I've got a report that can generate over 30,000 records if given a large enough date range. From the HTML side of things, a resultset this large is not a problem since I implement a pagination system that limits the viewable results to 100 at a given time.
My real problem occurs once the user presses the "Get PDF" button. When this happens, I essentially re-run the portion of the report that prints the data (the results of the report itself are stored in a 'save' table so there's no need to re-run the data-gathering logic), and store the results in a variable called $html. Keep in mind that this variable now contains 30,000 records of data plus the HTML needed to format it correctly on the PDF. Once I've got this HTML string created, I pass it to TCPDF to try and generate the PDF file for the user. However, instead of generating the PDF file, it just craps out without an error message (the 'Generating PDf...') dialog disappears and the system acts like you never asked it to do anything.
Through tests, I've discovered that the problem lies in the size of the $html variable being passed in. If the report under 3K records, it works fine. If it's over that, the HTML side of the report will print but not the PDF.
Helpful Info
PHP 5.3
TCPDF for PDF generation (also tried PS2PDF)
Script Memory Limit: 500 MB
How would you guys handle this scale of data when generating a PDF of this size?
Here is how I solved this issue: I noticed that some of the strings that I was having in my HTML output had some slight encoding issues - I ran htmlentities on those particular strings as I was querying the database for them and that cleared the problem.
Don't know if this was what was causing your problem, but my experience was very similar - when I was trying to output an HTML table that had a large size, with about 80.000 rows, TCPDF would display the page header but nothing table-related. This behaviour would be the same with different sets of data and different table structures.

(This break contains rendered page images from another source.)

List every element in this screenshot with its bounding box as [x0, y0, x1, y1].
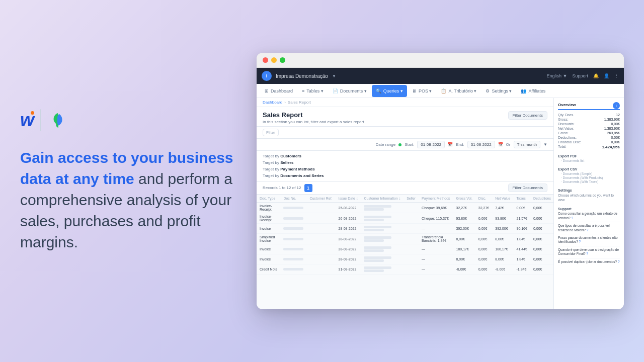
app-logo-icon: I: [262, 71, 272, 81]
tab-tables[interactable]: ≡ Tables ▾: [298, 85, 328, 97]
col-gross: Gross Vol.: [453, 195, 475, 203]
table-row: Invoice 28-08-2022 — 8,00€ 0,00€: [257, 254, 553, 264]
blue-accent-bar: [558, 109, 620, 110]
cell-date: 28-08-2022: [336, 224, 361, 234]
stat-gross: Gross: 1.383,90€: [558, 118, 620, 121]
cell-date: 31-08-2022: [336, 264, 361, 275]
target-payment-methods[interactable]: Target by Payment Methods: [263, 166, 547, 172]
support-link[interactable]: Support: [572, 73, 588, 78]
export-csv-section: Export CSV · Documents (Simple) · Docume…: [558, 167, 620, 184]
tab-settings[interactable]: ⚙ Settings ▾: [481, 85, 516, 97]
net-value-value: 1.383,90€: [604, 127, 620, 130]
cell-disc: 0,00€: [475, 254, 492, 264]
date-calendar-icon-2[interactable]: 📅: [498, 142, 503, 147]
pos-icon: 🖥: [412, 88, 417, 94]
total-stat-label: Total:: [558, 145, 567, 149]
cell-doc-type: Invoice-Receipt: [257, 203, 280, 213]
tab-pos[interactable]: 🖥 POS ▾: [408, 85, 436, 97]
tab-bar: ⊞ Dashboard ≡ Tables ▾ 📄 Documents ▾ 🔍 Q…: [257, 84, 624, 98]
affiliates-icon: 👥: [521, 88, 526, 94]
overview-info-icon[interactable]: i: [613, 102, 620, 109]
target-menu: Target by Customers Target by Sellers Ta…: [257, 151, 553, 182]
cell-net: 392,00€: [492, 224, 513, 234]
company-name[interactable]: Impresa Demonstração: [276, 73, 328, 79]
records-count: Records 1 to 12 of 12: [263, 186, 301, 190]
export-csv-simple[interactable]: · Documents (Simple): [558, 172, 620, 175]
cell-disc: 0,00€: [475, 234, 492, 244]
tab-documents[interactable]: 📄 Documents ▾: [329, 85, 371, 97]
support-q3[interactable]: Posso passar documentos a clientes não i…: [558, 236, 620, 246]
cell-customer-info: [361, 203, 404, 213]
support-q1[interactable]: Como consultar a geração um extrato de v…: [558, 212, 620, 222]
discounts-label: Discounts:: [558, 122, 575, 126]
company-dropdown-icon[interactable]: ▼: [332, 74, 336, 78]
close-button-icon[interactable]: [263, 57, 268, 63]
cell-gross: 180,17€: [453, 244, 475, 254]
cell-taxes: 1,84€: [513, 234, 530, 244]
export-pdf-title: Export PDF: [558, 154, 620, 158]
table-row: Invoice 28-08-2022 — 392,00€ 0,00€: [257, 224, 553, 234]
deductions-label: Deductions:: [558, 136, 577, 139]
main-content: Dashboard › Sales Report Sales Report In…: [257, 98, 624, 309]
date-calendar-icon[interactable]: 📅: [448, 142, 453, 147]
export-pdf-section: Export PDF · Documents list: [558, 154, 620, 162]
export-pdf-documents-list[interactable]: · Documents list: [558, 159, 620, 162]
target-documents-series[interactable]: Target by Documents and Series: [263, 172, 547, 179]
total-stat-value: 1.424,95€: [602, 145, 620, 149]
col-issue-date: Issue Date ↕: [336, 195, 361, 203]
export-csv-with-products[interactable]: · Documents (With Products): [558, 176, 620, 179]
gross-label: Gross:: [558, 118, 569, 121]
cell-disc: 32,27€: [475, 203, 492, 213]
cell-customer-info: [361, 213, 404, 224]
tab-tributario[interactable]: 📋 A. Tributório ▾: [437, 85, 480, 97]
filter-documents-top-button[interactable]: Filter Documents: [508, 111, 547, 120]
export-csv-with-taxes[interactable]: · Documents (With Taxes): [558, 180, 620, 184]
tab-queries[interactable]: 🔍 Queries ▾: [372, 85, 407, 97]
cell-date: 28-08-2022: [336, 234, 361, 244]
target-sellers[interactable]: Target by Sellers: [263, 159, 547, 166]
col-customer-info: Customer Information ↕: [361, 195, 404, 203]
report-title: Sales Report: [263, 111, 364, 119]
start-date-input[interactable]: 01-08-2022: [417, 141, 445, 148]
tab-affiliates[interactable]: 👥 Affiliates: [517, 85, 549, 97]
filter-documents-bottom-button[interactable]: Filter Documents: [508, 184, 547, 192]
preset-selector[interactable]: This month: [514, 141, 541, 148]
dashboard-icon: ⊞: [265, 88, 269, 94]
support-q5[interactable]: É possível duplicar (clonar documentos? …: [558, 260, 620, 265]
cell-customer-ref: [306, 224, 335, 234]
gross2-value: 263,85€: [607, 131, 620, 135]
support-q4[interactable]: Quando é que deve usar a designação de C…: [558, 248, 620, 258]
cell-doc-no: [280, 234, 306, 244]
cell-disc: 0,00€: [475, 224, 492, 234]
user-avatar[interactable]: 👤: [604, 73, 609, 78]
more-menu-icon[interactable]: ⋮: [614, 73, 619, 78]
support-q2[interactable]: Que tipos de consultas a é possível real…: [558, 224, 620, 234]
minimize-button-icon[interactable]: [271, 57, 277, 63]
logo-row: w: [20, 109, 252, 131]
target-customers[interactable]: Target by Customers: [263, 153, 547, 159]
cell-customer-ref: [306, 234, 335, 244]
end-date-input[interactable]: 31-08-2022: [467, 141, 495, 148]
notifications-icon[interactable]: 🔔: [593, 73, 599, 78]
cell-payment: —: [419, 264, 453, 275]
cell-doc-no: [280, 264, 306, 275]
orange-dot-icon: [31, 111, 34, 115]
cell-customer-ref: [306, 244, 335, 254]
cell-payment: —: [419, 244, 453, 254]
stat-discounts: Discounts: 0,00€: [558, 122, 620, 126]
breadcrumb-separator: ›: [284, 100, 286, 105]
breadcrumb-dashboard[interactable]: Dashboard: [263, 100, 282, 105]
cell-date: 26-08-2022: [336, 213, 361, 224]
cell-payment: —: [419, 254, 453, 264]
page-number-badge[interactable]: 1: [304, 184, 312, 192]
cell-date: 28-08-2022: [336, 254, 361, 264]
settings-panel-title: Settings: [558, 189, 620, 192]
table-row: Invoice-Receipt 26-08-2022 Cheque: 115,3…: [257, 213, 553, 224]
cell-ded: 0,00€: [530, 234, 553, 244]
cell-net: 7,42€: [492, 203, 513, 213]
filter-tag[interactable]: Filter: [263, 129, 279, 136]
language-selector[interactable]: English ▼: [547, 73, 568, 78]
tab-dashboard[interactable]: ⊞ Dashboard: [261, 85, 297, 97]
maximize-button-icon[interactable]: [280, 57, 285, 63]
app-navbar: I Impresa Demonstração ▼ English ▼ Suppo…: [257, 68, 624, 84]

After many attempts I started adding my own pagination - every 15 table rows, I would break the page and add a new table to the following page. That's when I noticed that every once and a while I would get blank pages between a lot of full and correct ones. That's when I realised that there must be a problem with those particular subsets of data, and discovered the encoding issue. It may be that you had something similar and TCPDF was not making it clear what your problem was.
Are you using the writeHTML method?
I went through the performance recommendations here: http://www.tcpdf.org/performances.php
It says "Split large HTML blocks in smaller pieces;".

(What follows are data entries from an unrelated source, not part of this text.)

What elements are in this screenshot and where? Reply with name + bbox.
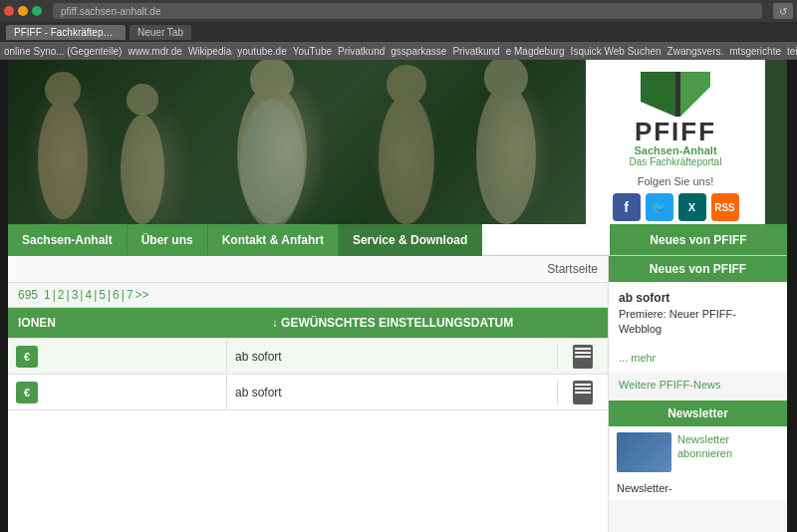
news-bold: ab sofort [619, 290, 777, 307]
bookmark-10[interactable]: Zwangsvers. [667, 46, 724, 57]
newsletter-bottom: Newsletter- [609, 478, 787, 500]
col-left-header: IONEN [8, 308, 227, 338]
sidebar-news-title: Neues von PFIFF [609, 256, 787, 282]
row-left-2: € [8, 376, 227, 409]
page-link-2[interactable]: 2 [58, 288, 65, 302]
breadcrumb: Startseite [8, 256, 608, 283]
bookmark-7[interactable]: Privatkund [452, 46, 499, 57]
bookmark-6[interactable]: gssparkasse [391, 46, 446, 57]
newsletter-content: Newsletter abonnieren [609, 426, 787, 478]
hero-image [8, 60, 586, 224]
table-row: € ab sofort [8, 375, 608, 410]
facebook-icon[interactable]: f [613, 193, 641, 221]
row-left-1: € [8, 340, 227, 374]
bookmark-9[interactable]: Isquick Web Suchen [571, 46, 662, 57]
page-link-1[interactable]: 1 [44, 288, 51, 302]
book-icon-1[interactable] [573, 345, 593, 369]
col-right-header [558, 308, 608, 338]
social-icons: f 🐦 X RSS [613, 193, 739, 221]
newsletter-section: Newsletter Newsletter abonnieren Newslet… [609, 400, 787, 500]
browser-chrome: pfiff.sachsen-anhalt.de ↺ [0, 0, 797, 22]
folgen-label: Folgen Sie uns! [638, 175, 713, 187]
twitter-icon[interactable]: 🐦 [646, 193, 673, 221]
more-link-area: ... mehr [609, 346, 787, 373]
pfiff-logo-text: PFIFF [635, 119, 716, 144]
new-tab[interactable]: Neuer Tab [130, 25, 191, 40]
page-link-3[interactable]: 3 [72, 288, 79, 302]
news-more-link[interactable]: ... mehr [619, 352, 656, 364]
col-mid-header: ↓ GEWÜNSCHTES EINSTELLUNGSDATUM [227, 308, 558, 338]
bookmark-bar: online Syno... (Gegenteile) www.mdr.de W… [0, 42, 797, 60]
nav-right-label: Neues von PFIFF [608, 224, 787, 255]
main-content: Startseite 695 1 | 2 | 3 | 4 | 5 | 6 | [8, 256, 608, 532]
page-link-4[interactable]: 4 [85, 288, 92, 302]
bookmark-11[interactable]: mtsgerichte [729, 46, 781, 57]
xing-icon[interactable]: X [678, 193, 706, 221]
newsletter-image [617, 432, 671, 472]
breadcrumb-text: Startseite [547, 262, 598, 276]
right-sidebar: Neues von PFIFF ab sofort Premiere: Neue… [608, 256, 787, 532]
row-mid-1: ab sofort [227, 344, 558, 370]
nav-ueber-uns[interactable]: Über uns [128, 224, 208, 256]
euro-icon-1: € [16, 346, 38, 368]
page-next[interactable]: >> [135, 288, 149, 302]
bookmark-12[interactable]: teilAuto - [787, 46, 797, 57]
svg-marker-13 [675, 72, 680, 117]
bookmark-2[interactable]: Wikipedia [188, 46, 231, 57]
bookmark-5[interactable]: Privatkund [338, 46, 385, 57]
bookmark-1[interactable]: www.mdr.de [128, 46, 181, 57]
content-wrapper: Startseite 695 1 | 2 | 3 | 4 | 5 | 6 | [8, 256, 787, 532]
bookmark-8[interactable]: e Magdeburg [506, 46, 565, 57]
hero: PFIFF Sachsen-Anhalt Das Fachkräfteporta… [8, 60, 787, 224]
table-row: € ab sofort [8, 339, 608, 375]
hero-logo-area: PFIFF Sachsen-Anhalt Das Fachkräfteporta… [586, 60, 765, 224]
tab-bar: PFIFF - Fachkräfteportal Neuer Tab [0, 22, 797, 42]
bookmark-4[interactable]: YouTube [293, 46, 332, 57]
svg-marker-12 [641, 72, 675, 117]
right-border [787, 60, 797, 532]
website: PFIFF Sachsen-Anhalt Das Fachkräfteporta… [8, 60, 787, 532]
bookmark-0[interactable]: online Syno... (Gegenteile) [4, 46, 122, 57]
table-header: IONEN ↓ GEWÜNSCHTES EINSTELLUNGSDATUM [8, 308, 608, 339]
newsletter-subscribe-link[interactable]: Newsletter abonnieren [677, 433, 732, 459]
row-right-1 [558, 345, 608, 369]
news-text: Premiere: Neuer PFIFF-Webblog [619, 307, 777, 338]
page-link-7[interactable]: 7 [127, 288, 133, 302]
page-link-6[interactable]: 6 [113, 288, 120, 302]
newsletter-text: Newsletter abonnieren [677, 432, 779, 461]
book-icon-2[interactable] [573, 381, 593, 404]
row-mid-2: ab sofort [227, 380, 558, 405]
nav-service-download[interactable]: Service & Download [339, 224, 482, 256]
nav-bar: Sachsen-Anhalt Über uns Kontakt & Anfahr… [8, 224, 787, 256]
nav-sachsen-anhalt[interactable]: Sachsen-Anhalt [8, 224, 128, 256]
weitere-news-link[interactable]: Weitere PFIFF-News [609, 373, 787, 397]
row-right-2 [558, 381, 608, 404]
svg-marker-11 [680, 72, 710, 117]
nav-left: Sachsen-Anhalt Über uns Kontakt & Anfahr… [8, 224, 608, 255]
newsletter-title: Newsletter [609, 400, 787, 426]
page-link-5[interactable]: 5 [99, 288, 106, 302]
nav-kontakt[interactable]: Kontakt & Anfahrt [208, 224, 339, 256]
pfiff-subtitle2: Das Fachkräfteportal [630, 156, 722, 167]
pfiff-subtitle1: Sachsen-Anhalt [634, 144, 716, 156]
news-content: ab sofort Premiere: Neuer PFIFF-Webblog [609, 282, 787, 346]
rss-icon[interactable]: RSS [711, 193, 739, 221]
pagination-bar: 695 1 | 2 | 3 | 4 | 5 | 6 | 7 >> [8, 283, 608, 308]
bookmark-3[interactable]: youtube.de [237, 46, 287, 57]
active-tab[interactable]: PFIFF - Fachkräfteportal [6, 25, 126, 40]
main-area: PFIFF Sachsen-Anhalt Das Fachkräfteporta… [0, 60, 797, 532]
euro-icon-2: € [16, 382, 38, 403]
left-border [0, 60, 8, 532]
page-count: 695 [18, 288, 38, 302]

I found that if my blocks of HTML went over 20,000 characters the PDF would take well over 2 minutes to generate.
I simply split my html up into the blocks and called writeHTML for each block and it improved dramatically. A file that wouldn't generate in 2 minutes before now takes 16 seconds.
TCPDF seems to be a native implementation of PDF generation in PHP. You may have better performance using a compiled library like PDFlib or a command-line app like htmldoc. The latter will have the best chances of generating a large PDF.

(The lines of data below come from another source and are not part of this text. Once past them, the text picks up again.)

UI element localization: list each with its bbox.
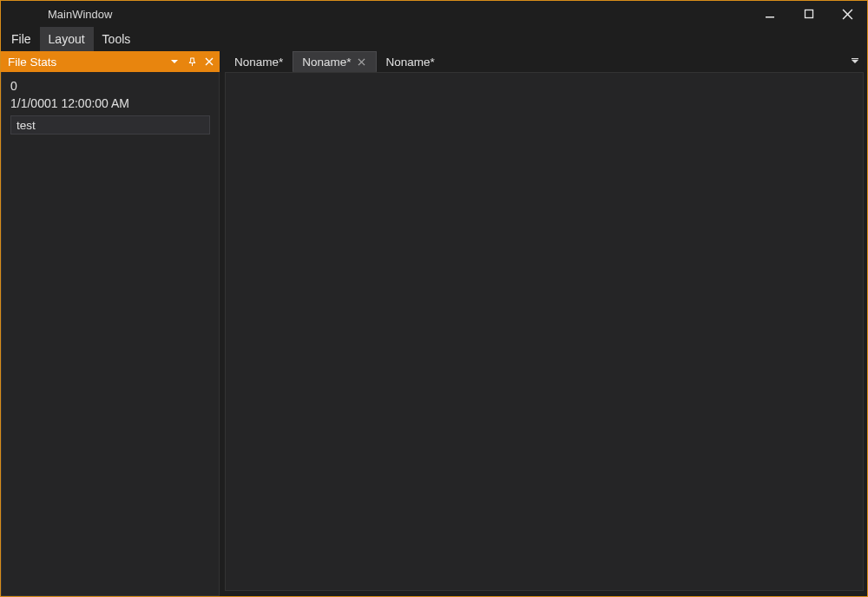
title-bar: MainWindow — [1, 1, 867, 27]
panel-text-input[interactable] — [10, 115, 210, 134]
panel-close-button[interactable] — [202, 55, 216, 69]
window-controls — [750, 1, 867, 27]
input-wrapper — [7, 115, 214, 134]
menu-file[interactable]: File — [3, 27, 40, 51]
tab-0[interactable]: Noname* — [225, 51, 293, 72]
tab-label: Noname* — [302, 56, 351, 69]
panel-header: File Stats — [1, 51, 220, 72]
main-area: File Stats 0 1/1/0001 12:00:00 AM — [1, 51, 867, 596]
panel-dropdown-button[interactable] — [168, 55, 181, 69]
close-button[interactable] — [828, 1, 867, 27]
tab-strip: Noname* Noname* Noname* — [225, 51, 864, 72]
file-stats-panel: File Stats 0 1/1/0001 12:00:00 AM — [1, 51, 220, 596]
panel-pin-button[interactable] — [185, 55, 199, 69]
tab-1[interactable]: Noname* — [293, 51, 376, 72]
svg-rect-0 — [766, 16, 774, 18]
minimize-button[interactable] — [750, 1, 789, 27]
menu-bar: File Layout Tools — [1, 27, 867, 51]
panel-header-actions — [168, 55, 216, 69]
overflow-menu-icon — [850, 56, 860, 67]
panel-title: File Stats — [8, 56, 168, 69]
stat-timestamp: 1/1/0001 12:00:00 AM — [7, 95, 214, 112]
pin-icon — [187, 57, 197, 67]
panel-body: 0 1/1/0001 12:00:00 AM — [1, 72, 220, 596]
maximize-button[interactable] — [789, 1, 828, 27]
tab-label: Noname* — [234, 56, 283, 69]
editor-area: Noname* Noname* Noname* — [220, 51, 867, 596]
editor-content[interactable] — [225, 72, 864, 591]
menu-layout[interactable]: Layout — [40, 27, 94, 51]
tab-strip-spacer — [444, 51, 846, 72]
tab-2[interactable]: Noname* — [377, 51, 444, 72]
svg-rect-3 — [852, 58, 858, 59]
stat-count: 0 — [7, 77, 214, 95]
tab-overflow-button[interactable] — [846, 51, 864, 72]
maximize-icon — [804, 9, 814, 19]
tab-label: Noname* — [386, 56, 435, 69]
close-icon — [358, 58, 365, 66]
menu-tools[interactable]: Tools — [94, 27, 140, 51]
chevron-down-icon — [170, 57, 179, 66]
tab-close-button[interactable] — [357, 56, 367, 67]
minimize-icon — [765, 9, 775, 19]
close-icon — [842, 9, 853, 20]
window-title: MainWindow — [48, 8, 112, 21]
close-icon — [205, 57, 214, 66]
svg-rect-1 — [805, 10, 812, 18]
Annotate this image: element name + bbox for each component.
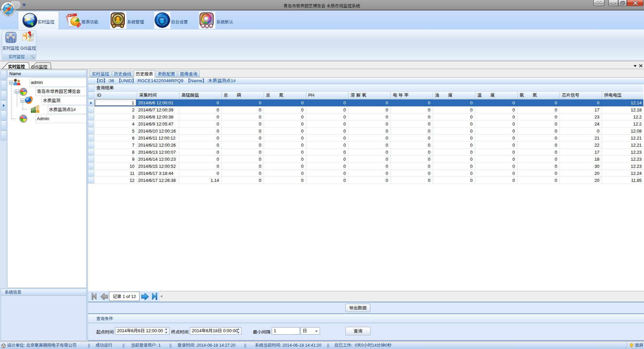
svg-text:W: W — [2, 8, 4, 10]
svg-text:E: E — [13, 8, 15, 10]
svg-text:N: N — [7, 3, 9, 5]
svg-text:S: S — [7, 14, 9, 16]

Also, are you breaking the output PDF into multiple pages? I.e. does TCPDF know to take a single HTML document and cut it into multiple pages, or are you generating multiple HTML files for it to combine into a single PDF document? That may also help.
I would break the PDF into parts, just like pagination.
1) Have "Get PDF" button on every paginated HTML page and allow downloading of records from that HTML page only.
2) Limit the maximum number of records that can be downloaded. If the maximum limit reaches, split the PDF and let the user to download multiple PDFs.